The boots are in the halls

When I heard that ICE’s funding was increased so dramatically, I couldn’t just do nothing. You know they target people who *attend* all their immigration hearings, don’t you? Target people trying to do everything right. Why might they want people to behave in unlawful ways? Every possible answer is bone-chilling.

The vast majority of ICE arrestees this year have no criminal records. There are no official repercussions for anyone involved if U.S. citizens are arrested. (Which is illegal.) The administration has set indiscriminate arrest quotas. If you were me, with a seat on the local board, how many of your constituents would have to be taken by masked men for you to try to do something?

Speaking of my board seat: After searching for a place to live in Hartford for about nine months, my partner and I found a house in Lebanon. So we’re moving end of July, and I’m reluctantly leaving the board. As usual, I write here only as myself and certainly don’t speak for the board or town.

For the last meeting where I have a vote—Tuesday July 22—I have proposed a simple ordinance to ban any kind of secret police in Hartford: where you don’t know who’s carrying you away. To be clear: the Hartford PD haven’t been doing this. But ICE have been elsewhere, and the board should make clear they’re not welcome to do it here.

With total anonymity on the table—as it is currently—you might sit at brunch near an ICE agent, in civilian clothes, unaware that just the night before, he fed a small Hartford family into a bureaucratic nightmare that ends in a foreign labor camp from which there is literally no return. And he knew that would be the result. The ICE staffer smiles in your direction. You smile back.

This kind of experience defined life in Nazi Germany. No longer do you have to wonder what that place was like.

For those who watch the board deliberate on Tuesday: don’t let board members you support say they like the general idea but still vote against it locally, on a technicality like “it’s better as a state issue.” That’s precisely the bad-faith argument politicians have been using on abortion (and gun control, gay marriage, etc) for decades. It’s a deflection by powerful people who think you’re naive enough to buy it. I hope you don’t.

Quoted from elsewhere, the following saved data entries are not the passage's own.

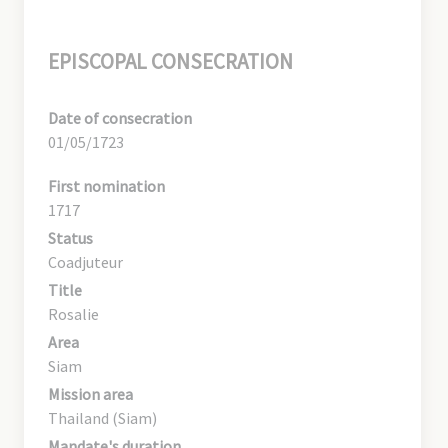
EPISCOPAL CONSECRATION
Date of consecration
01/05/1723
First nomination
1717
Status
Coadjuteur
Title
Rosalie
Area
Siam
Mission area
Thailand (Siam)
Mandate's duration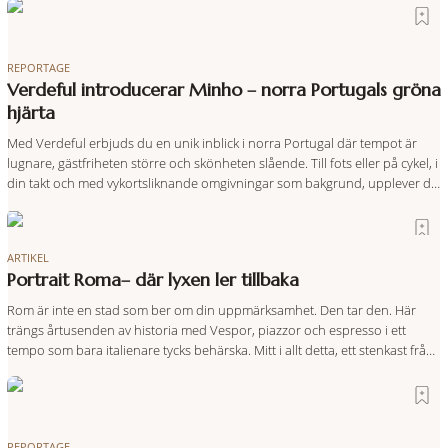
REPORTAGE
Verdeful introducerar Minho – norra Portugals gröna
hjärta
Med Verdeful erbjuds du en unik inblick i norra Portugal där tempot är
lugnare, gästfriheten större och skönheten slående. Till fots eller på cykel, i
din takt och med vykortsliknande omgivningar som bakgrund, upplever du
regionen på bästa sätt. Följ med på äventyr bland vingårdar, marknader
och sagolika landskap – detta är slow travel när det
ARTIKEL
Portrait Roma– där lyxen ler tillbaka
Rom är inte en stad som ber om din uppmärksamhet. Den tar den. Här
trängs årtusenden av historia med Vespor, piazzor och espresso i ett
tempo som bara italienare tycks behärska. Mitt i allt detta, ett stenkast från
Spanska trappan, gömmer sig Portrait Roma – ett hotell som lyckas med
den smått osannolika bedriften att
REPORTAGE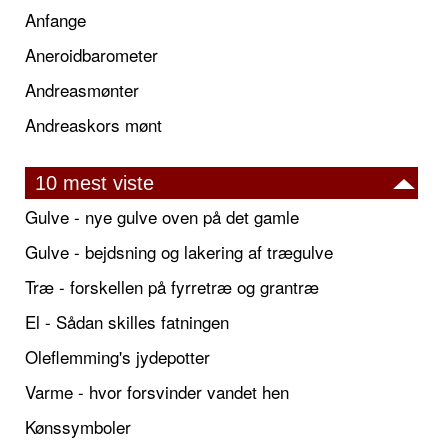
Anfange
Aneroidbarometer
Andreasmønter
Andreaskors mønt
10 mest viste
Gulve - nye gulve oven på det gamle
Gulve - bejdsning og lakering af trægulve
Træ - forskellen på fyrretræ og grantræ
El - Sådan skilles fatningen
Oleflemming's jydepotter
Varme - hvor forsvinder vandet hen
Kønssymboler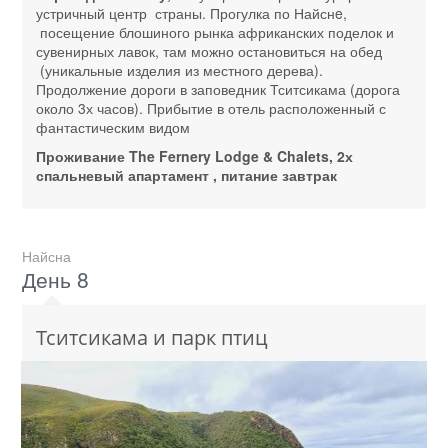
устричный центр страны. Прогулка по Найснe,
посещение блошиного рынка африканских поделок и
сувенирных лавок, там можно остановиться на обед
(уникальные изделия из местного дерева).
Продолжение дороги в заповедник Тситсикама (дорога
около 3х часов). Прибытие в отель расположенный с
фантастическим видом
Проживание The Fernery Lodge & Chalets, 2х
спальневый апартамент , питание завтрак
Найсна
День 8
Тситсикама и парк птиц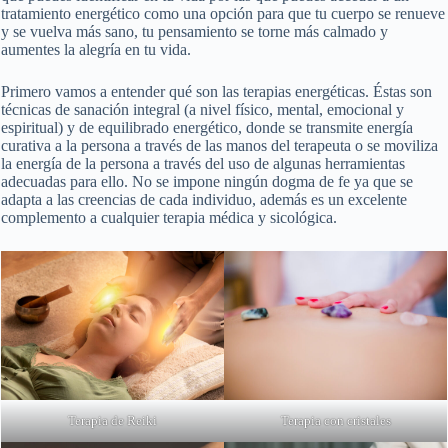
tratamiento energético como una opción para que tu cuerpo se renueve
y se vuelva más sano, tu pensamiento se torne más calmado y
aumentes la alegría en tu vida.
Primero vamos a entender qué son las terapias energéticas. Éstas son
técnicas de sanación integral (a nivel físico, mental, emocional y
espiritual) y de equilibrado energético, donde se transmite energía
curativa a la persona a través de las manos del terapeuta o se moviliza
la energía de la persona a través del uso de algunas herramientas
adecuadas para ello. No se impone ningún dogma de fe ya que se
adapta a las creencias de cada individuo, además es un excelente
complemento a cualquier terapia médica y sicológica.
Terapia de Reiki
Terapia con cristales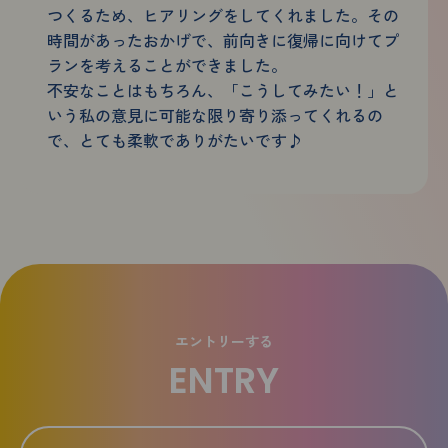
つくるため、ヒアリングをしてくれました。その
時間があったおかげで、前向きに復帰に向けてプ
ランを考えることができました。
不安なことはもちろん、「こうしてみたい！」と
いう私の意見に可能な限り寄り添ってくれるの
で、
とても柔軟でありがたいです♪
エントリーする
ENTRY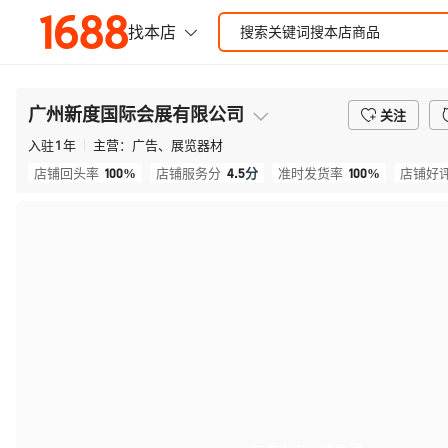
广州新度国际会展有限公司
关注
入驻
1
年
主营：
广告、展览器材
100%
4.5
分
100%
店铺回头率
店铺服务分
准时发货率
店铺好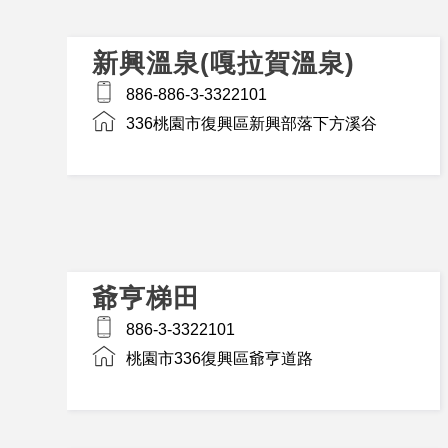
新興溫泉(嘎拉賀溫泉)
886-886-3-3322101
336桃園市復興區新興部落下方溪谷
爺亨梯田
886-3-3322101
桃園市336復興區爺亨道路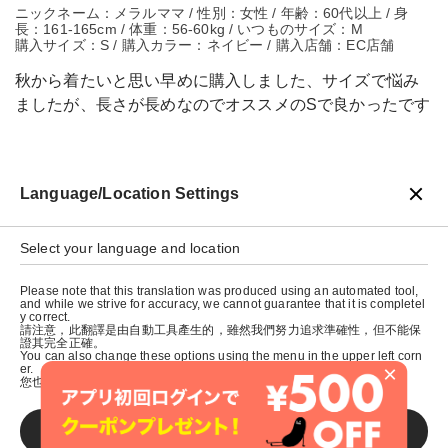
ニックネーム：メラルママ / 性別：女性 / 年齢：60代以上 / 身
長：161-165cm / 体重：56-60kg / いつものサイズ：M
購入サイズ：S / 購入カラー：ネイビー / 購入店舗：EC店舗
秋から着たいと思い早めに購入しました、サイズで悩み
ましたが、長さが長めなのでオススメのSで良かったです
Language/Location Settings
戻る
Select your language and location
Please note that this translation was produced using an automated tool,
and while we strive for accuracy, we cannot guarantee that it is completel
y correct.
請注意，此翻譯是由自動工具產生的，雖然我們努力追求準確性，但不能保
證其完全正確。
You can also change these options using the menu in the upper left corn
×
er.
您也可以使用左上角的選單來更改這些選項。
SAVE
© graniph inc.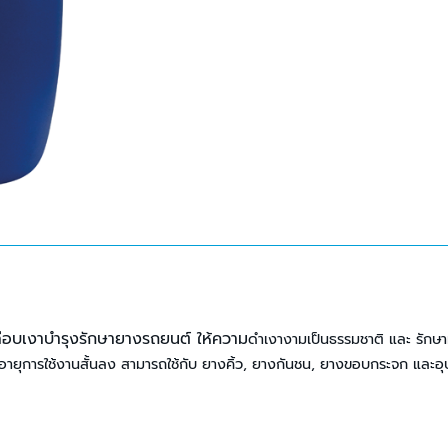
ือบเงาบำรุงรักษายางรถยนต์ ให้ความ
ดำเงางามเป็นธรรมชาติ
และ รักษ
ายุการใช้งานสั้นลง สามารถใช้กับ ยางคิ้ว, ยางกันชน, ยางขอบกระจก และอุป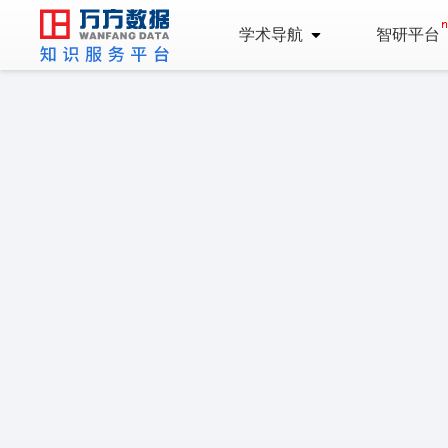
学术导航
智研平台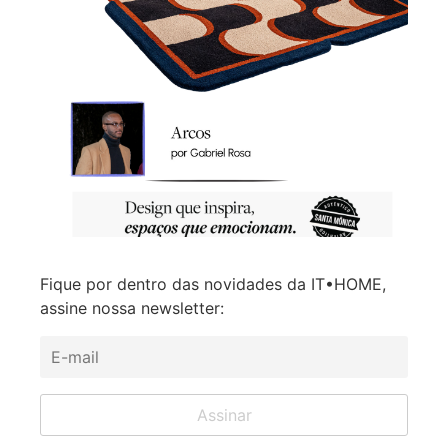
Fique por dentro das novidades da IT•HOME,
assine nossa newsletter: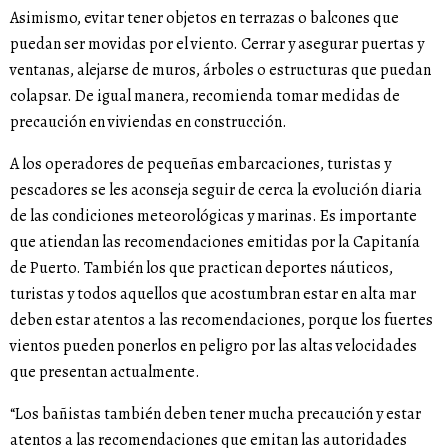
Asimismo, evitar tener objetos en terrazas o balcones que
puedan ser movidas por el viento. Cerrar y asegurar puertas y
ventanas, alejarse de muros, árboles o estructuras que puedan
colapsar. De igual manera, recomienda tomar medidas de
precaución en viviendas en construcción.
A los operadores de pequeñas embarcaciones, turistas y
pescadores se les aconseja seguir de cerca la evolución diaria
de las condiciones meteorológicas y marinas. Es importante
que atiendan las recomendaciones emitidas por la Capitanía
de Puerto. También los que practican deportes náuticos,
turistas y todos aquellos que acostumbran estar en alta mar
deben estar atentos a las recomendaciones, porque los fuertes
vientos pueden ponerlos en peligro por las altas velocidades
que presentan actualmente.
“Los bañistas también deben tener mucha precaución y estar
atentos a las recomendaciones que emitan las autoridades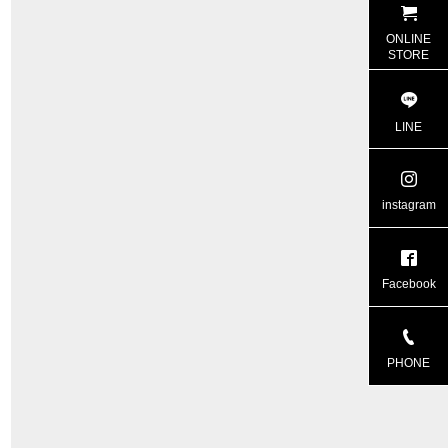
ONLINE
STORE
LINE
instagram
Facebook
PHONE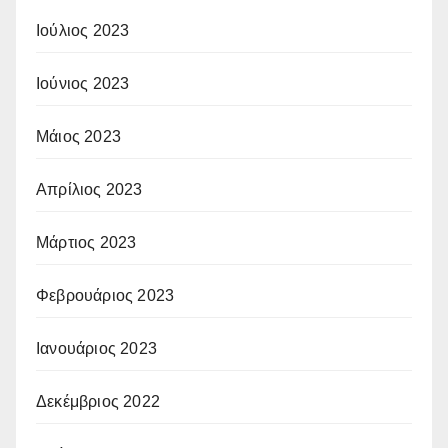
Ιούλιος 2023
Ιούνιος 2023
Μάιος 2023
Απρίλιος 2023
Μάρτιος 2023
Φεβρουάριος 2023
Ιανουάριος 2023
Δεκέμβριος 2022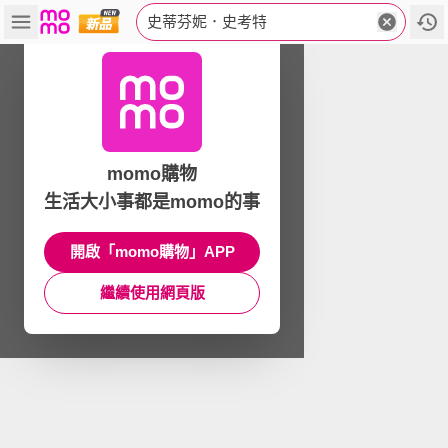
史蒂芬妮．史考特
momo購物
生活大小事都是momo的事
開啟「momo購物」APP
繼續使用網頁版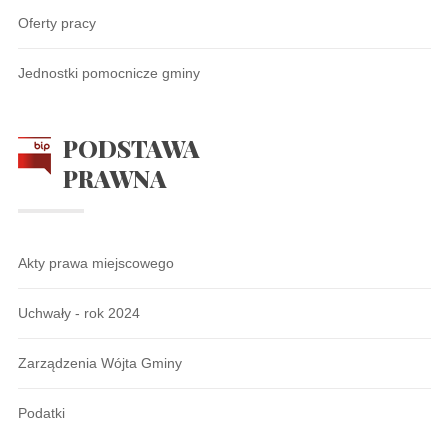
Oferty pracy
Jednostki pomocnicze gminy
PODSTAWA
PRAWNA
Akty prawa miejscowego
Uchwały - rok 2024
Zarządzenia Wójta Gminy
Podatki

In case any board member claims they wanted a bigger “coalition,” or a longer “process” by which this came about… I urge you to remember Nazi jurist Carl Schmitt, who gloated that you can dismantle a democracy in front of a liberal’s face piece by piece, and all they’ll do is convene breakout sessions and committee meetings ‘til the boots are in the halls. I urge you to tell the board the *right* decision is simply the one with the right outcome. If the idea is good “on the merits,” then it deserves support no matter the venue, or list of co-sponsors.

As Matthew E. Cochran said, “If you sit down to play a game of chess and your opponent punches you in the face, you’re not going to prevail by getting better at chess.” Now is the time to throw everything at the wall and see what sticks. (Technically, that time was long ago, but it is certainly now.)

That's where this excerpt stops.